Single-payer healthcare is my hot-button issue since my wife's diagnosis of cancer and the subsequent draining of a lifetime of savings we managed to accumulate. She was diagnosed with pancreatic cancer and given 3 months to live in 2007. A new pharmaceutical treatment was her only chance of extending that, but the cost was $5k per month for just the pills, not including Dr or hospital costs.
The treatment stretched her life by 2 extra years and I wouldn't trade a minute of that for all the money back, but I had to remortgage the home we built and go through all of the savings we had worked our lifetimes for. The economic crash and the extended unemployment benefits from that allowed me to spend most of that time with her and we did make the best we could of a terrible situation. I also had a lot of time to research our healthcare system and those of other countries. I was shocked to learn many of the things I discovered.
1) The US government already pays enough in healthcare costs to fund healthcare in almost any other country per capita. This includes Medicare, Medicaid, VA, and various contributions made to private insurance for federal and state workers. In other words, we are paying almost twice for single-payer benefits but simply aren't getting them.
2) That means that "ALL" other payments to insurance plus any deductibles and co-pays paid to providers is "UP AND ABOVE" what we should expect to pay for single-payer. This doesn't, however, suggest that insurance is that profitable. It is simply that costly, including the extra cost to providers who must hire and train more staff to deal with insurance than they do to deal with patients in many instances.

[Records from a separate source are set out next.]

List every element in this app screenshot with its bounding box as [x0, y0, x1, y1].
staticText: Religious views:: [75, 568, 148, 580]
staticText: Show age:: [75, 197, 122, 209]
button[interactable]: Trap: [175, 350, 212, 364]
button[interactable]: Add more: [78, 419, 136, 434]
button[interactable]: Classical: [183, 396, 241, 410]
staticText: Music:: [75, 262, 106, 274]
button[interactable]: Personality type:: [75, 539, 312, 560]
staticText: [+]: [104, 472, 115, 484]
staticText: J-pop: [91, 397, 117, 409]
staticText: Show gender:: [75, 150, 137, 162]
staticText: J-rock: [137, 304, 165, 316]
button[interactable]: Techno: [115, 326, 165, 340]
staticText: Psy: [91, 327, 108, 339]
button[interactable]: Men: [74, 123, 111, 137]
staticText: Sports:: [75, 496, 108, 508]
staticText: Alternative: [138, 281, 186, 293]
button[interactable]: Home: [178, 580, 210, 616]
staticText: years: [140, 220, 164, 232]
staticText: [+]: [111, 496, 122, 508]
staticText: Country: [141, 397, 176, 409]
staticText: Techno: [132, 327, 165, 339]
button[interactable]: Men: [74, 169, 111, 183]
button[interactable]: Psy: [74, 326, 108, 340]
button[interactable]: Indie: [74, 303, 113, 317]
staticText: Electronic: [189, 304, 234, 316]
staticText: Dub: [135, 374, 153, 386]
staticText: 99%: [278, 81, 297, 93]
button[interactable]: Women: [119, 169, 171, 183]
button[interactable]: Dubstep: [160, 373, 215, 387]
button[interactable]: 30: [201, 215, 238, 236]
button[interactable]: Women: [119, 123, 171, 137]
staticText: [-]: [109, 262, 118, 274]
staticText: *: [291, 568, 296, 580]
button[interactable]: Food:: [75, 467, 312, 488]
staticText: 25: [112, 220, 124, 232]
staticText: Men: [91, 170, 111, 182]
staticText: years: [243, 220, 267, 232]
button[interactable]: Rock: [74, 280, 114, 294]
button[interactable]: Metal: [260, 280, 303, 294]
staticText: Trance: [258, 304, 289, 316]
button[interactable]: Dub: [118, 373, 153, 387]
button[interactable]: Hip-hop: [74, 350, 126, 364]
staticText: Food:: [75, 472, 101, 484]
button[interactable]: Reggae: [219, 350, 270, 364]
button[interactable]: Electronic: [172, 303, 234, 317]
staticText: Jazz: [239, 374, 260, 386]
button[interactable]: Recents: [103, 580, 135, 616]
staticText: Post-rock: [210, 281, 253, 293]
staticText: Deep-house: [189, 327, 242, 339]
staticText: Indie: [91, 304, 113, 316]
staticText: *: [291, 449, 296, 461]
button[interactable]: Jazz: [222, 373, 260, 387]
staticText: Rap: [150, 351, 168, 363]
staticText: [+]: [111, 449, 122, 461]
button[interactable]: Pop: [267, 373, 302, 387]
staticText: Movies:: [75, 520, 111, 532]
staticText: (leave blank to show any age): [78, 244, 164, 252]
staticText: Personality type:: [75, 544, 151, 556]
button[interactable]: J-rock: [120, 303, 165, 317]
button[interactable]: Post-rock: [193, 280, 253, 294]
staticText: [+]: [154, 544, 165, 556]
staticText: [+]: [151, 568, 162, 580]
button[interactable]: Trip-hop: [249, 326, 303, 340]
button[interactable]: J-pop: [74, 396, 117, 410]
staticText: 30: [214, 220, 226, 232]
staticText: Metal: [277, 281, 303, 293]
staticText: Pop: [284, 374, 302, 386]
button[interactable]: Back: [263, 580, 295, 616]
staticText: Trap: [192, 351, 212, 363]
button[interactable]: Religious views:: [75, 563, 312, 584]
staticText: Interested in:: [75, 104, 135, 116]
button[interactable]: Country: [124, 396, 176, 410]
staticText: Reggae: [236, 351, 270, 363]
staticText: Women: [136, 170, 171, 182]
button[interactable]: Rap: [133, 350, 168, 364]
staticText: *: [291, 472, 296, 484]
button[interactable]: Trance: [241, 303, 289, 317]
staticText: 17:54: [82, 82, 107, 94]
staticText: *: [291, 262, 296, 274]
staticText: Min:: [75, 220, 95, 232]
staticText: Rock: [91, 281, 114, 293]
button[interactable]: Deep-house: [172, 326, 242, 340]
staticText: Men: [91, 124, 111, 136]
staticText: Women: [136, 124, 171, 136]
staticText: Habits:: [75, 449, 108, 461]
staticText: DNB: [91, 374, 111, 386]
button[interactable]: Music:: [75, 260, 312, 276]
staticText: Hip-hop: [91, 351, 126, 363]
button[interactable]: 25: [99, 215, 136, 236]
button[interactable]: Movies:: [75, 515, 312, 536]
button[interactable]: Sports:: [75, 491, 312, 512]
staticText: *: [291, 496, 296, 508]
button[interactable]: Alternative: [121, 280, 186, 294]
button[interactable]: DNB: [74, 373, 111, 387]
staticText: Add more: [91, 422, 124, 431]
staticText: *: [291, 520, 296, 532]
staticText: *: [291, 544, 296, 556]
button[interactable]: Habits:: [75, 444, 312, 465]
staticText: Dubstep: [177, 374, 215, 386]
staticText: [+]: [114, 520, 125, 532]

This means that single-payer healthcare would result, at least in the short term, in a deflationary event losing up to a million jobs in the private sector. Some of those could be picked up by the government sector to handle the workload, but not enough to matter.
Others could be slotted into filling some healthcare positions that would be created by increased demand in some portions of the system, but many of those would be filled by shuffling workers between existing departments as clinics would take up a lot of first patient contact now done in ER's, the most expensive place in the world to diagnose and treat minor illnesses.

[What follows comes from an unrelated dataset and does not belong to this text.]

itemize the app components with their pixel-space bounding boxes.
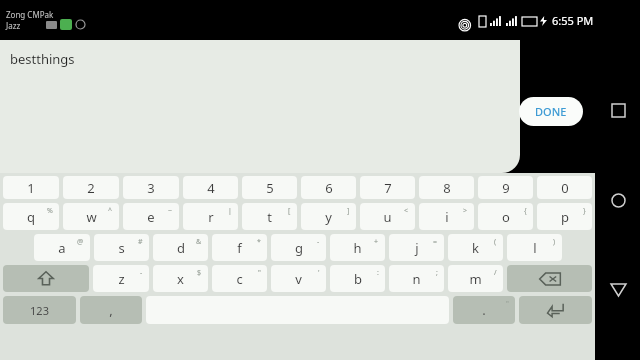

For workers with fewer than 5 years left before retirement that isn't fit into the new system, it would be more cost-effective to fund their early retirement than to train them in new fields, or they could be offered opportunities to perform public service in their communities as part of a guaranteed job program kickoff that could end involuntary unemployment as a way of fighting inflation.

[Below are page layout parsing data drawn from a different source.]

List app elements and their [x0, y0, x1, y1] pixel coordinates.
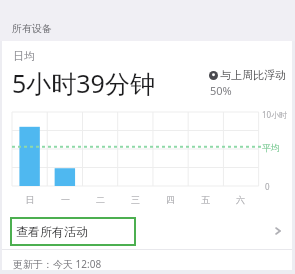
staticText: 10小时 — [262, 109, 288, 120]
staticText: 更新于：今天 12:08 — [13, 257, 102, 270]
staticText: 平均 — [262, 142, 280, 153]
button[interactable]: 查看所有活动 — [2, 215, 292, 247]
other: 查看所有活动 — [273, 226, 283, 236]
staticText: 四 — [153, 194, 188, 205]
staticText: 5小时39分钟 — [12, 66, 155, 100]
staticText: 一 — [48, 194, 83, 205]
staticText: 六 — [223, 194, 258, 205]
staticText: 五 — [188, 194, 223, 205]
staticText: 所有设备 — [12, 22, 52, 35]
other: 浮动 — [209, 71, 218, 80]
staticText: 日均 — [13, 49, 35, 63]
staticText: 日 — [12, 194, 48, 205]
staticText: 二 — [83, 194, 118, 205]
staticText: 查看所有活动 — [16, 224, 88, 239]
staticText: 三 — [118, 194, 153, 205]
staticText: 0 — [265, 181, 270, 192]
staticText: 50% — [210, 83, 232, 98]
staticText: 与上周比浮动 — [220, 68, 286, 82]
button[interactable]: 所有设备 — [0, 0, 295, 41]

3) I also learned much about our economic system and that the worst possible thing we could do to initiate a single-payer system would be to attempt to "pay for" it with added revenue in the government sector. You simply don't pay for a deflationary event in the economy by depleting more monetary assets from the private sector, unless you want to start a serious recession in the process.
However, anytime you discuss single-payer with even a liberal/progressive politician they immediately jump into the funding and how it would be paid for. In doing so, as with any benefit suggestion for the private sector provided by the federal government, they take on two battles. One to justify the program and another to gain "funding" when the only thing needed to fund anything at the federal level is votes in Congress.
With the strongest sovereign fiat currency on earth in unlimited supply to them, they are not made any more able to "fund" any program by gaining revenue from any source. There simply is no "infinity+1" in math, but politicians are used to equating all things to the processes voters are familiar with. Few voters are familiar with the ability to spend for their necessities and other items with only inflation to worry about.
Our obstacles in providing universal single-payer healthcare to all citizens will be somewhat daunting at first. These will only be made worse if we insist on "paying for" it, regardless of how we might feel about that. There may be a case made for charging some a premium if they currently pay above the average for insurance, but that should be approached as inflation control, not the funding of the benefits.